Ohne irgendjemand zu konsultieren hat der Bundesrat 1992 bei der Europäischen Union ein Beitrittsgesuch eingereicht. Dass unsere direkte Demokratie, unsere freiheitliche Wirtschaftsordnung, unser föderal aufgebauter Bundesstaat und unsere Neutralität mit dem zentralistischen und sozialistisch inspirierten Staatsverständnis der EU in diametralem Widerspruch steht, wurde schlicht ausgeblendet. Seither hat das Volk mehrmals zum EU-Beitritt bzw. zu einer Annäherung an die EU Stellung genommen. Von Beitrittsverhandlungen wollten 2001 über drei Viertel des Volkes nichts wissen, auch das „Trainingslager“ EWR wurde 1992 bachab geschickt, und die bilateralen Verträge erhielten 2000 trotz Zustimmung aller Bundesratsparteien und Informationsschlacht aus der Bundesverwaltung nur eine halbherzige Zustimmung.
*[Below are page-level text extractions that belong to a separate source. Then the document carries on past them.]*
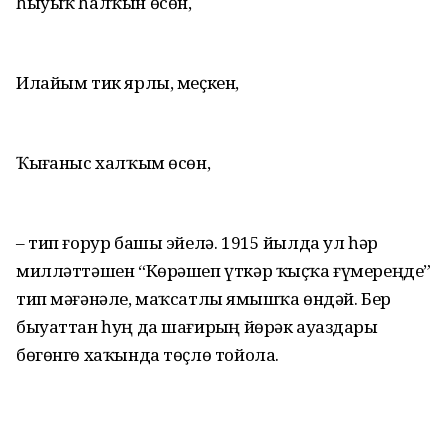
һыуыҡ һалҡын өсөн,
Илайым тик ярлы, меҫкен,
Ҡыҙғаныс халҡым өсөн,
– тип ғорур башы эйелә. 1915 йылда ул һәр
милләттәшен “Көрәшеп үткәр ҡыҫҡа ғүмереңде”
тип мәғәнәле, маҡсатлы яҙмышҡа өндәй. Бер
быуаттан һуң да шағирҙың йөрәк ауаздары
бөгөнгө хаҡында төҫлө тойола.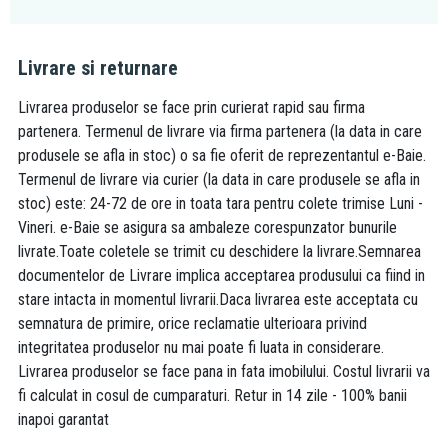
Livrare si returnare
Livrarea produselor se face prin curierat rapid sau firma
partenera. Termenul de livrare via firma partenera (la data in care
produsele se afla in stoc) o sa fie oferit de reprezentantul e-Baie.
Termenul de livrare via curier (la data in care produsele se afla in
stoc) este: 24-72 de ore in toata tara pentru colete trimise Luni -
Vineri. e-Baie se asigura sa ambaleze corespunzator bunurile
livrate.Toate coletele se trimit cu deschidere la livrare.Semnarea
documentelor de Livrare implica acceptarea produsului ca fiind in
stare intacta in momentul livrarii.Daca livrarea este acceptata cu
semnatura de primire, orice reclamatie ulterioara privind
integritatea produselor nu mai poate fi luata in considerare.
Livrarea produselor se face pana in fata imobilului. Costul livrarii va
fi calculat in cosul de cumparaturi. Retur in 14 zile - 100% banii
inapoi garantat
All dies scheint unsere Regierung wenig zu kümmern. So erhob der Bundesrat den EU-Beitritt gar zu seinem „strategischen Ziel“. Die SVP hat immer wieder darauf aufmerksam gemacht, dass die bundesrätliche Politik der Haltung des Volkes völlig zuwider läuft. Als Folge der klaren Haltung des Volkes hat der Bundesrat das Beitrittsgesuch als „eingefroren“ bezeichnet. Doch muss er nun endlich klarstellen, ob er die bilateralen Verhandlungen als Vorstufe oder als Alternative zum EU-Beitritt sieht. Das Volk hat sich für bilaterale Verhandlungen als Alternative ausgesprochen. Um diese Verhandlungen glaubwürdig und seriös führen zu können, ist das EU-Beitrittsgesuch unverzüglich zurückzuziehen.

Mit einem Rückzug des Beitrittsgesuchs hat der Bundesrat die Möglichkeit, die verfahrene Situation zu klären. Deshalb ist es wichtig, dass neben den beiden SVP-Bundesräten insbesondere die beiden FDP-Bundesräte Merz und Couchepin sich für Freiheit und eine bürgerliche Wirtschaftsordnung und gegen mehr Staat und mehr Zentralismus entscheiden. Die SVP fordert die bürgerlichen Bundesräte zu einem klaren Entscheid auf.